Combined borrowings of government-owned companies
were up 13.5 per cent in 2017-18, against 1.9 per cent YoY growth in their net worth last financial year and 12.8 per cent YoY decline in their cash and bank balances last financial year.
Analysts attribute this to a combination of growth slowdown and poor profitability.
“There has been a sharp slowdown in demand growth across sectors, hitting corporate top line and profitability. The slowdown has been most pronounced in capital-intensive sectors, such as metals, energy, infrastructure, and telecom, dealing a double blow to corporate balance sheets,” says G Chokkalingam, managing director, Equinomics Research & Advisory.
The combined net profit of companies
in the private sector was down 8.1 per cent YoY last financial year, a second consecutive year of earnings contraction, while earnings were up 2.1 per cent in the public sector.
According to analysts, public sector companies largely took a hit from a rise in dividend payout and spending on share buybacks. PSUs’ cash reserves were down 12.8 per cent YoY in FY19.
Analysts say the higher indebtedness will make it tough for corporates to go for a fresh round of capital expenditure (capex) and end the investment drought in the economy. “Given the high debt on their books, companies have little ability to raise fresh debt to make incremental capex. Growth capital can only come from incremental increase in profits and cash flows,” says Dhananjay Sinha, head of strategy and chief economist, IDFC Securities.
Besides, the demand situation in the economy is currently not very encouraging for companies to go for large capacity expansion, adds Sinha.
The analysis is based on a common sample of 782 non-financial companies that are either part of BSE500, BSE MidCap, and BSE SmallCap sectors. The sample excludes information technology exporters, fast-moving consumer goods companies, and Indian subsidiaries of multinationals.
Firms from these sectors such as Tata Consultancy Services, Infosys, Hindustan Unilever, ITC, Asian Paints, Siemens India, Bosch, and Maruti Suzuki have been dropped from the sample as they have historically been debt-free and generate a lot of free cash flow. Their inclusion distorts the overall picture for India Inc.

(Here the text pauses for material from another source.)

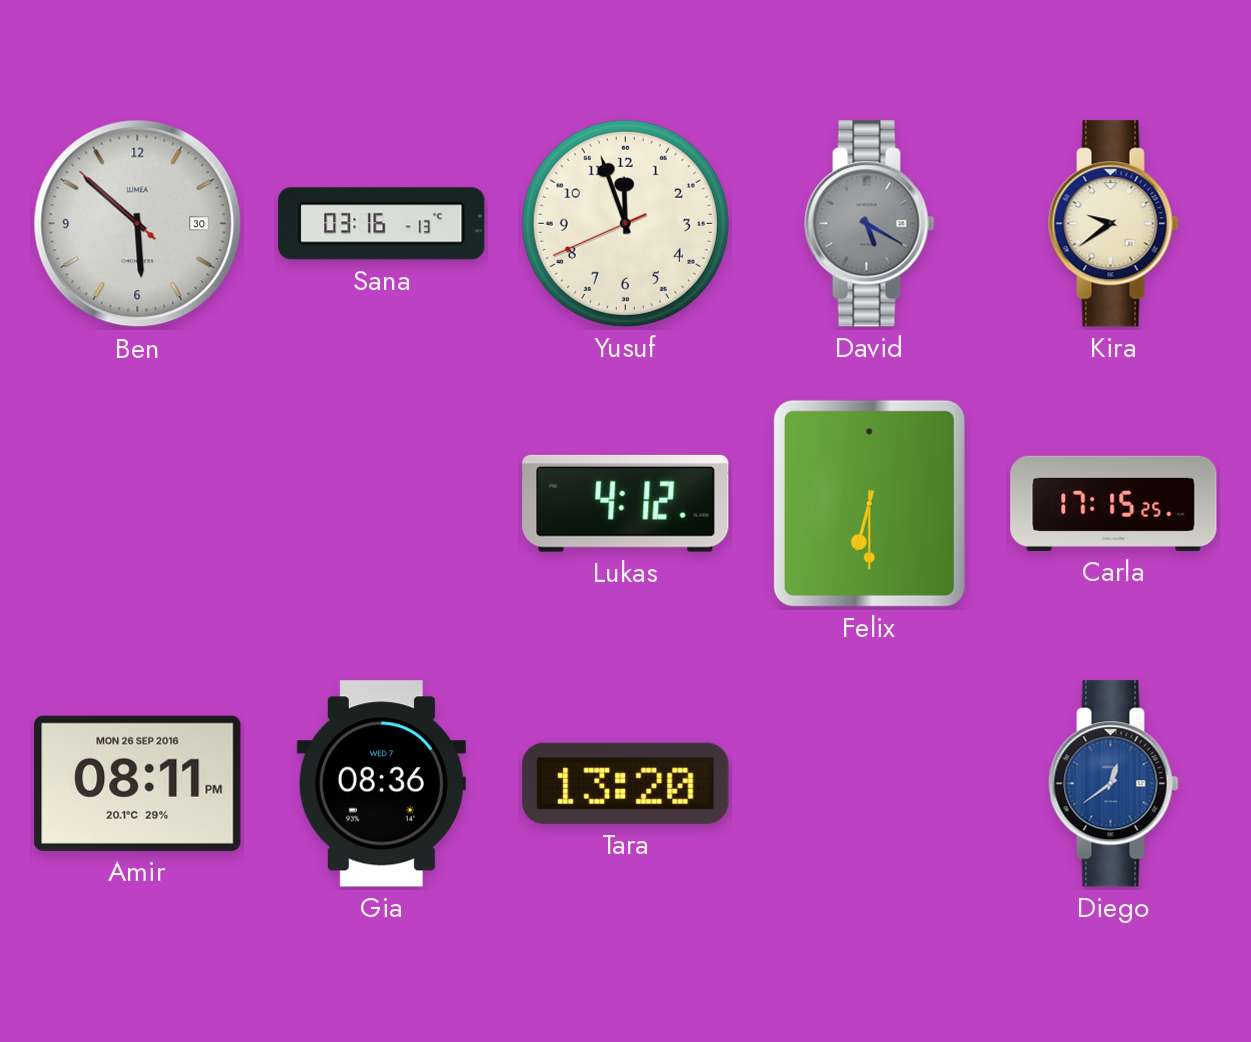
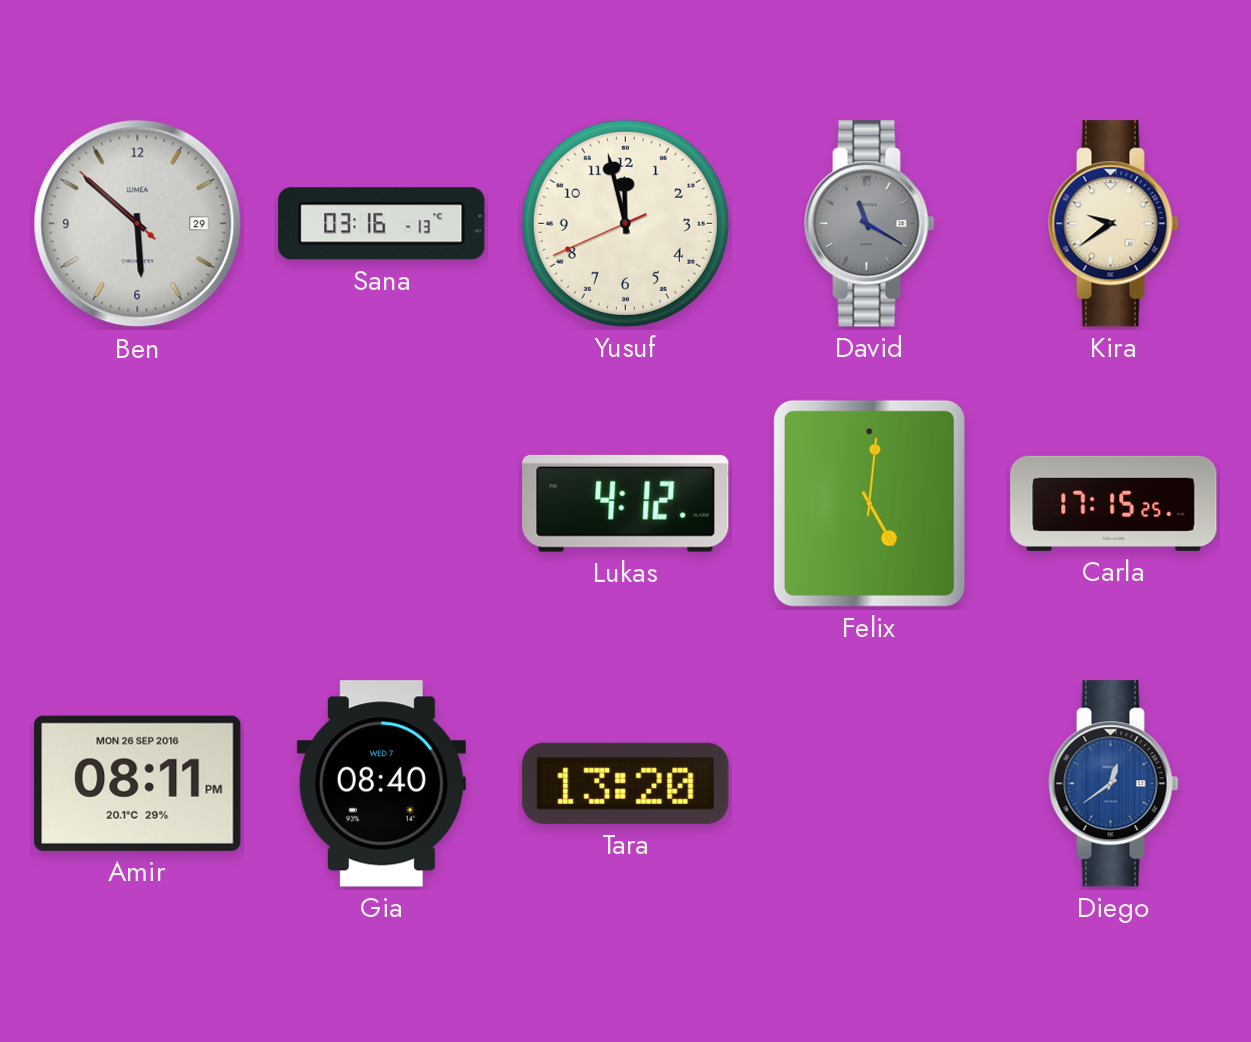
Ben date: 30 -> 29
Yusuf: 11:56 -> 11:57
David: 5:20 -> 11:20
Felix: 6:30 -> 5:01
Gia: 08:36 -> 08:40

At the end of FY19, these debt-free segments of India Inc
accounted for just 1.5 per cent of all corporate debt (at gross level) but 35.6 per cent of profits and nearly 38 per cent of the combined market capitalisation of all non-financial companies.
The analysis is largely based on unaudited financials, as most companies are yet to publish their annual reports for FY19. The final debt and leverage ratio could be higher, as borrowings are understated in the unaudited balance sheet.
Numbers also suggest deterioration in companies’ debt servicing capacity. The interest coverage ratio (ICR) in the private sector declined to 2.1 in FY19, from 2.3 a year ago, while it was down 30 bps to 6.1 in the public sector.
ICR is the ratio of profit before interest and taxes to interest liability. The ratio measures a companies’ ability to service their debt obligation. A greater ratio means a lesser probability of a debt default, while a ratio below 1.5 is considered a danger zone.
The data also suggests that most of the incremental borrowings have been used to fund working capital or maintain dividend payout despite poor profitability rather than finance asset creation or capex. Companies’ fixed assets were up just 3.4 per cent YoY last financial year, down from 3.9 per cent growth a year ago.
It’s the same in the public sector. PSUs’ combined borrowings are up 54 per cent cumulatively in the last three years, against 29.4 per cent growth in their assets during the period. At the end of March this year, listed PSUs had a total net debt of Rs 5.9 trillion, against Rs 3 trillion at the end of 2015-16. In all, India’s top listed companies owe nearly Rs 30 trillion to their lenders at the end of FY19, up by around Rs 6 trillion over the last three years.